WHAT TO PRODUCE = In the listing below, find the line holding "y : faits et réactions" and the line holding "که هرکدام با سوابق کاری طولانی در این شرکت". Write out those two lines and all lines between, exactly, and nothing more.

RECORDS FOR THE EXERCISE =
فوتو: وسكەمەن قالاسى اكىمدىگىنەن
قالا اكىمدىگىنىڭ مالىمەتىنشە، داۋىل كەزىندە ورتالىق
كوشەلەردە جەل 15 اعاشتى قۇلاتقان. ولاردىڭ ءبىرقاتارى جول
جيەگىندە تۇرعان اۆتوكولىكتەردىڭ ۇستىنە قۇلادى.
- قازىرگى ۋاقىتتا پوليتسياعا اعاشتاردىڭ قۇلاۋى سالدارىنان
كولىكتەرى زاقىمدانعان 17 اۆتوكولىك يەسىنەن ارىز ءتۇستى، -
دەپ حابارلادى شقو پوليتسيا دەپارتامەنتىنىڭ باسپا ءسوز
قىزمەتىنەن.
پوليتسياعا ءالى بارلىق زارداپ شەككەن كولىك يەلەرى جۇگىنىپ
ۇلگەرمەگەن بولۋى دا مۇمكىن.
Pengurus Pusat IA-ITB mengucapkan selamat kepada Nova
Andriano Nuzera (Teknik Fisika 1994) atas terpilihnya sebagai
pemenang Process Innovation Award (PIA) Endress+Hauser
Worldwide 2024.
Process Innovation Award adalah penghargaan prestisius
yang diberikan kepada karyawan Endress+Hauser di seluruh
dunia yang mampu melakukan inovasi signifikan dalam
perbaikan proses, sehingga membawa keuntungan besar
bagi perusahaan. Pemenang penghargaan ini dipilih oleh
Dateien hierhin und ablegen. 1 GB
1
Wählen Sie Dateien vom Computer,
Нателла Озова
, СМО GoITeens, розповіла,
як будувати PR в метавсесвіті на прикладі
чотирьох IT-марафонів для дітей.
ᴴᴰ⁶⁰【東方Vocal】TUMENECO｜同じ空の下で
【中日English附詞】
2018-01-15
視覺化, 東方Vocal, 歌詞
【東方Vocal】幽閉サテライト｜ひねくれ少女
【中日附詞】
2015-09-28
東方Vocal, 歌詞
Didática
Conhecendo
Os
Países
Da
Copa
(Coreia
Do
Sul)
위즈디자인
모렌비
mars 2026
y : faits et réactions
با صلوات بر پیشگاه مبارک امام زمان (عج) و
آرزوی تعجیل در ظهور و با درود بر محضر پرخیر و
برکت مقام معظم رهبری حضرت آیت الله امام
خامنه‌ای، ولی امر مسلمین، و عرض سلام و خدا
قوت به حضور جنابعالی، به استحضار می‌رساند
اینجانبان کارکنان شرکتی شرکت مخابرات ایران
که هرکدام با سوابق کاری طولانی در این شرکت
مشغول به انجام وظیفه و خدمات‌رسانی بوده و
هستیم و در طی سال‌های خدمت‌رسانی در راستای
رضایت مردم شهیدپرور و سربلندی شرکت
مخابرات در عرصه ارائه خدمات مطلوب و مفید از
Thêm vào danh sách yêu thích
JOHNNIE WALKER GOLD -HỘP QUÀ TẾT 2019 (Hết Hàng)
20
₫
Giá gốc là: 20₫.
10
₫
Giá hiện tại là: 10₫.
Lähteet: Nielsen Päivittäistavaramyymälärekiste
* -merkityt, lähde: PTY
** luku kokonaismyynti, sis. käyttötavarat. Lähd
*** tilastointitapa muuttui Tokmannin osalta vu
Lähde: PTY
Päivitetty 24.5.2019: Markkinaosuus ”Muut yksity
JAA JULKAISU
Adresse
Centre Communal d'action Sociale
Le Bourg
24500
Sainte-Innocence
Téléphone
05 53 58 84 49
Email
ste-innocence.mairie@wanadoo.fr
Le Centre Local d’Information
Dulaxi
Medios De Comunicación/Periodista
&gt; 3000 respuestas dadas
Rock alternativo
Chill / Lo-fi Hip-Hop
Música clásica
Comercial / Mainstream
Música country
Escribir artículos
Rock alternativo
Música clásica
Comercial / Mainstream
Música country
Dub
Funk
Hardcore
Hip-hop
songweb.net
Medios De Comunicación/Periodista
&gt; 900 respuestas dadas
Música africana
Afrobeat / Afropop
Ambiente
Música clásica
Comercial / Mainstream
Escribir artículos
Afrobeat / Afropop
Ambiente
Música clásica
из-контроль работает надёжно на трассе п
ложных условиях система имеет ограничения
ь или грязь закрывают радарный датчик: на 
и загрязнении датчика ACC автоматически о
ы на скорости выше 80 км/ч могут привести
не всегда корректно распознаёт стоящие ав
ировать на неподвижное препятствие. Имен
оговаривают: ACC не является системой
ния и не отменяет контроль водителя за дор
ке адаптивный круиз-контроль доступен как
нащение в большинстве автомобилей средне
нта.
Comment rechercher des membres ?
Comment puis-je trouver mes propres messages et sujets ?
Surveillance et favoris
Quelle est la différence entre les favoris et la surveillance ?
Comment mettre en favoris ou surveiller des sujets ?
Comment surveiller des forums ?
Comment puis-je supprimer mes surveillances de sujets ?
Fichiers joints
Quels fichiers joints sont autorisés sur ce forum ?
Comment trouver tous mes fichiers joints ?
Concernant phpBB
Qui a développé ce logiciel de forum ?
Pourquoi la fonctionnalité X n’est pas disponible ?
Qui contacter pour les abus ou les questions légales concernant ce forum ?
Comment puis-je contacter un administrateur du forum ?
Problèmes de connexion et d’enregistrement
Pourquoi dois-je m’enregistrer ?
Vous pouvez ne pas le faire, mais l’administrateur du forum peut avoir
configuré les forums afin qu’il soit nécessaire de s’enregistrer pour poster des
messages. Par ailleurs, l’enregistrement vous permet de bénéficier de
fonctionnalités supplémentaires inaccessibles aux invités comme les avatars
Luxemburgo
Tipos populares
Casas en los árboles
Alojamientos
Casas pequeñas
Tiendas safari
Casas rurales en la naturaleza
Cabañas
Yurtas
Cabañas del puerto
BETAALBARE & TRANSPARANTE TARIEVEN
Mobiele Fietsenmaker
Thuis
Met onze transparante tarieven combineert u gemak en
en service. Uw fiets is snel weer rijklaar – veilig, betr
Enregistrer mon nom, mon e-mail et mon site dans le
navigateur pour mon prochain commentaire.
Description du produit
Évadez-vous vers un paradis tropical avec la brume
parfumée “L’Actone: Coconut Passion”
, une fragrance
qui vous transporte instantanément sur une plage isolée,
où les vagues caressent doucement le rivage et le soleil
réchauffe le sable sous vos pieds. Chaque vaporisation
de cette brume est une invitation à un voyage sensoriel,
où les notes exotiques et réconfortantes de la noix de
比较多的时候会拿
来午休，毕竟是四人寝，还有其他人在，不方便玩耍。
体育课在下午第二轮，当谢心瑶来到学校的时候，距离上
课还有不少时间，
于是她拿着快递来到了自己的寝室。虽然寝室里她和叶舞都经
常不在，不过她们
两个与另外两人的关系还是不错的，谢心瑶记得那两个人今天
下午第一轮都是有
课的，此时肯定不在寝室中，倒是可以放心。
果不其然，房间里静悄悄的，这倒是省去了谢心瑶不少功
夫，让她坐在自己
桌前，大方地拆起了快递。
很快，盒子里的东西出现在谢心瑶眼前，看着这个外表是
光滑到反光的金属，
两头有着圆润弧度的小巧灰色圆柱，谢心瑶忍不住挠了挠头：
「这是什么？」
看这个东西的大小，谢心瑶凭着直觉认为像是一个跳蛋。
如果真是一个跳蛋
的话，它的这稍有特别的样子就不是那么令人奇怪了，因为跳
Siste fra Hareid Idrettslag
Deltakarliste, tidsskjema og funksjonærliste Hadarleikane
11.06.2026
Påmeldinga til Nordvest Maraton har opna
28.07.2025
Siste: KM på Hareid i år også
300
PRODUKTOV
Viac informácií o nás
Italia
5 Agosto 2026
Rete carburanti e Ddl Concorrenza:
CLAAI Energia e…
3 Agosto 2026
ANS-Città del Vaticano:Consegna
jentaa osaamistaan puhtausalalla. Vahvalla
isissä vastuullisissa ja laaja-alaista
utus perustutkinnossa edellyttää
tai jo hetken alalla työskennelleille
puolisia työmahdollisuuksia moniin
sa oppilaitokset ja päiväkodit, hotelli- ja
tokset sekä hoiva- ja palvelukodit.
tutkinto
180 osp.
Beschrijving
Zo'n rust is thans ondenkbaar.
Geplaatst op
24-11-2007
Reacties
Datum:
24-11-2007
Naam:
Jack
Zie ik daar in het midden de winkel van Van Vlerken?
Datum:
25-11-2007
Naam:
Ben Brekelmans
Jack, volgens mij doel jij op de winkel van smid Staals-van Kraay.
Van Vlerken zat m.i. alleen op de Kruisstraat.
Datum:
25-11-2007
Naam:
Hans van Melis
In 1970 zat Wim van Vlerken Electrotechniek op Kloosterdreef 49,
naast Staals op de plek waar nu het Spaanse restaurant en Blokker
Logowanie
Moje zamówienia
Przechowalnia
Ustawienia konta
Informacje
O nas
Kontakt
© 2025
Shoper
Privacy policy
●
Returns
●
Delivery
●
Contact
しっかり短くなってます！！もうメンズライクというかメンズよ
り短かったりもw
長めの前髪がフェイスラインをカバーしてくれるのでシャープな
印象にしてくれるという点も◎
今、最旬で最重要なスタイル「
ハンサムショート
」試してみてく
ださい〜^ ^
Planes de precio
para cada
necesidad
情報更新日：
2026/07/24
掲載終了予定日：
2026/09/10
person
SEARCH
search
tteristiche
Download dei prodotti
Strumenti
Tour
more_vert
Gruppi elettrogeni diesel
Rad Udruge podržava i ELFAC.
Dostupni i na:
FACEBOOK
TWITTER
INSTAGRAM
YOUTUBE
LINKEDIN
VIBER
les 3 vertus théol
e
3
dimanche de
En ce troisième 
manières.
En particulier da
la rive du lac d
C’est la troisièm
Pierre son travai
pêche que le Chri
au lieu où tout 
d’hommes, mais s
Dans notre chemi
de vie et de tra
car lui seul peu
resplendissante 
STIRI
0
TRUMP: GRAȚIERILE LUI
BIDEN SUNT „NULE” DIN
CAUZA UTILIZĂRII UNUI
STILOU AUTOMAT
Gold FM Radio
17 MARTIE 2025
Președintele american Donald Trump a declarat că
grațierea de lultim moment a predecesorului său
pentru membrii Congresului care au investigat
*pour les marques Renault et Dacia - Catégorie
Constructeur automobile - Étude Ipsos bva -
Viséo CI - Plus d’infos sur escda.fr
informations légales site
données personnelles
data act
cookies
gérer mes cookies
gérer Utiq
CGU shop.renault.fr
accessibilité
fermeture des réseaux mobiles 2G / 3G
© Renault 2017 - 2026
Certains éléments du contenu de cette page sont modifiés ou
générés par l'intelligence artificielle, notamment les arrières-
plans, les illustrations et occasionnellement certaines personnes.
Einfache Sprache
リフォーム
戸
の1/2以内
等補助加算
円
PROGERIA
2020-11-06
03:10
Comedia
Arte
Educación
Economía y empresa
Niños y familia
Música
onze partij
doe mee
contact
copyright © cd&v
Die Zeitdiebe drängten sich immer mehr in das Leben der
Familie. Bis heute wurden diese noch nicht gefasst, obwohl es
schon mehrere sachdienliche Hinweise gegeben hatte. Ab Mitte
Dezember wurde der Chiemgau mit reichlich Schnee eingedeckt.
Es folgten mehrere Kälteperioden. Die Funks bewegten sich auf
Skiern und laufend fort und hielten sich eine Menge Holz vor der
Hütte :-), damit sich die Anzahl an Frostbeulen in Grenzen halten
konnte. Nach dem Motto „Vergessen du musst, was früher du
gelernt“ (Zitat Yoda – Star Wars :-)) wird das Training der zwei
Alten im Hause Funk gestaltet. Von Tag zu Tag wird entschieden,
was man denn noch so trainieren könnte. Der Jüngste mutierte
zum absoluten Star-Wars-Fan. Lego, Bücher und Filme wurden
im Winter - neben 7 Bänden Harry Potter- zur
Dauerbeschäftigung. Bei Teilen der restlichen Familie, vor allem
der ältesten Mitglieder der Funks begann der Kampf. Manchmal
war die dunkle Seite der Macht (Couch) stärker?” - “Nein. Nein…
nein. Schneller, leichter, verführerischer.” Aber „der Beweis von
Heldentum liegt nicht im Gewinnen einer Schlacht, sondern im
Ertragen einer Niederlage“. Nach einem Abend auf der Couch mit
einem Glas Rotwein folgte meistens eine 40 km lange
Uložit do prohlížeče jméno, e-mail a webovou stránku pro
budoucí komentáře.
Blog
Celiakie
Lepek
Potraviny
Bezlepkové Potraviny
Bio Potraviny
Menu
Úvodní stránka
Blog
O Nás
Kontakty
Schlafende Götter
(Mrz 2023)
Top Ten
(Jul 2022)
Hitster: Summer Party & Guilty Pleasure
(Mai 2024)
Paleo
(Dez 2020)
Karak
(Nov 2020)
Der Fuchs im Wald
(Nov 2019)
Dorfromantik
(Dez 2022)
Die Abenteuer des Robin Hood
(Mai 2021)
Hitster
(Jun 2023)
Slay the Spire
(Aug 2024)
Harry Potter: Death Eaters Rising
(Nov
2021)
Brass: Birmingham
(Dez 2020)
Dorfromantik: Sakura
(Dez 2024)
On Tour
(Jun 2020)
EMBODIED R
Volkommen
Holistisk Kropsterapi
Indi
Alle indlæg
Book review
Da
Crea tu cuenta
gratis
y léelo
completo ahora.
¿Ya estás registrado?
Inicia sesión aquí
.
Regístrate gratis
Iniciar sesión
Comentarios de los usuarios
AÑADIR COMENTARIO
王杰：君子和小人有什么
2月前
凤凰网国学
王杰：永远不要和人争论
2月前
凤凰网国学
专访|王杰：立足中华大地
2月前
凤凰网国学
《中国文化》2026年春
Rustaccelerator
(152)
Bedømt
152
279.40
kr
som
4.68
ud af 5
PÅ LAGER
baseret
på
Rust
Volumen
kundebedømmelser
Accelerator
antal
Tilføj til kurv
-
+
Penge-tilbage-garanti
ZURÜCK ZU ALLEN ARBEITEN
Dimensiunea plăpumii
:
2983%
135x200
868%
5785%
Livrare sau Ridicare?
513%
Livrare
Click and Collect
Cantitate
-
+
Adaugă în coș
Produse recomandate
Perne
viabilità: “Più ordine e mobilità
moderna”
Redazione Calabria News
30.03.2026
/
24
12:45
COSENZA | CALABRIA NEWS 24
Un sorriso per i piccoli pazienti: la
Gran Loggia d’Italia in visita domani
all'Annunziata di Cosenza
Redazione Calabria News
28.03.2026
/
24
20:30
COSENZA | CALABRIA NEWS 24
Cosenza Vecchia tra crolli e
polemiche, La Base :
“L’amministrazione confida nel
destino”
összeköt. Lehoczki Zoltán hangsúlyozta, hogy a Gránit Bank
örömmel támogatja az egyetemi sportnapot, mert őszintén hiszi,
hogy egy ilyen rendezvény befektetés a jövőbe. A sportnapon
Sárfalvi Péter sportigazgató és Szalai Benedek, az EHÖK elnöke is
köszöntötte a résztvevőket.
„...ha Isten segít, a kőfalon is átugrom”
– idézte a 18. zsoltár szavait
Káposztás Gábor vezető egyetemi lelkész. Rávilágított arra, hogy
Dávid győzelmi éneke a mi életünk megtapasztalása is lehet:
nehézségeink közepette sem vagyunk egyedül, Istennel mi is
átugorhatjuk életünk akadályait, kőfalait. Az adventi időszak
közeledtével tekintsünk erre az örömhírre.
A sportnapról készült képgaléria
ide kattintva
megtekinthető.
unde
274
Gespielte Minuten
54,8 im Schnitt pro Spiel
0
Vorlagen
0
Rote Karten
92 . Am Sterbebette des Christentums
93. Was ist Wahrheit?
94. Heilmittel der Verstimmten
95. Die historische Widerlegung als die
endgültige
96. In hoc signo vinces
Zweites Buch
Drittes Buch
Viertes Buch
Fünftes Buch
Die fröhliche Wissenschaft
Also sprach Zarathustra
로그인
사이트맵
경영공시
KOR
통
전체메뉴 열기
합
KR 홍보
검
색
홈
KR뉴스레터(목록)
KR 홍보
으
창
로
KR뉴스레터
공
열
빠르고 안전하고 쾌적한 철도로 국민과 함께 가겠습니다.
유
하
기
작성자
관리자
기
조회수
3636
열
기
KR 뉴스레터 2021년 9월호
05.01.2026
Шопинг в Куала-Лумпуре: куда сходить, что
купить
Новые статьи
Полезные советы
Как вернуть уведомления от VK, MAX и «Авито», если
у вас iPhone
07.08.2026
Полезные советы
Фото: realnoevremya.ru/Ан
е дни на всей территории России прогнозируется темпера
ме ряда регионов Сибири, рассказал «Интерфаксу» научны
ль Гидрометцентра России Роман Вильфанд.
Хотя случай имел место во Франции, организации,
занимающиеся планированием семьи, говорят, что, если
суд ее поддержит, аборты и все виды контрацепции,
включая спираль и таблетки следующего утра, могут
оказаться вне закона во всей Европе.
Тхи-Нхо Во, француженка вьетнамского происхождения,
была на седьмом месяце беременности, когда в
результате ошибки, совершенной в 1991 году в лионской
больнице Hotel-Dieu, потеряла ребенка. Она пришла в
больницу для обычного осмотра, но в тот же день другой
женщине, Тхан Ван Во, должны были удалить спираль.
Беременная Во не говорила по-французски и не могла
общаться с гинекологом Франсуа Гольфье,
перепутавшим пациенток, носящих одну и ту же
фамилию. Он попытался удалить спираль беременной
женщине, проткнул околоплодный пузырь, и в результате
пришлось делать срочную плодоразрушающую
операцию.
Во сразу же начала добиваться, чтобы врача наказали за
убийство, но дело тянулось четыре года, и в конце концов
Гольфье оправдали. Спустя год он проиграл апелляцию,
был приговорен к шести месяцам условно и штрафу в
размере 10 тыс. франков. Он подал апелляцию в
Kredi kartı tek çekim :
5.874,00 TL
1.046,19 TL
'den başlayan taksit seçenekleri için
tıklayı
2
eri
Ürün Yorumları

PROBLEM SOLUTION =
y : faits et réactions
با صلوات بر پیشگاه مبارک امام زمان (عج) و
آرزوی تعجیل در ظهور و با درود بر محضر پرخیر و
برکت مقام معظم رهبری حضرت آیت الله امام
خامنه‌ای، ولی امر مسلمین، و عرض سلام و خدا
قوت به حضور جنابعالی، به استحضار می‌رساند
اینجانبان کارکنان شرکتی شرکت مخابرات ایران
که هرکدام با سوابق کاری طولانی در این شرکت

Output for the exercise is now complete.